● PROBLEM DETAILS
Check each line below for the word "million", and copy those that have it.

── DATASET ENTRIES ──

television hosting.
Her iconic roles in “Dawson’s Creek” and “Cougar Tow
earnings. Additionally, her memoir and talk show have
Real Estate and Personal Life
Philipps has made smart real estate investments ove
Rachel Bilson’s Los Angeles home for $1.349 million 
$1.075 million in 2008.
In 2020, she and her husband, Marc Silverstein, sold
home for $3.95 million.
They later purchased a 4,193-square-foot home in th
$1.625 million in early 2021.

───

● TASK ANSWER
Rachel Bilson’s Los Angeles home for $1.349 million 
$1.075 million in 2008.
home for $3.95 million.
$1.625 million in early 2021.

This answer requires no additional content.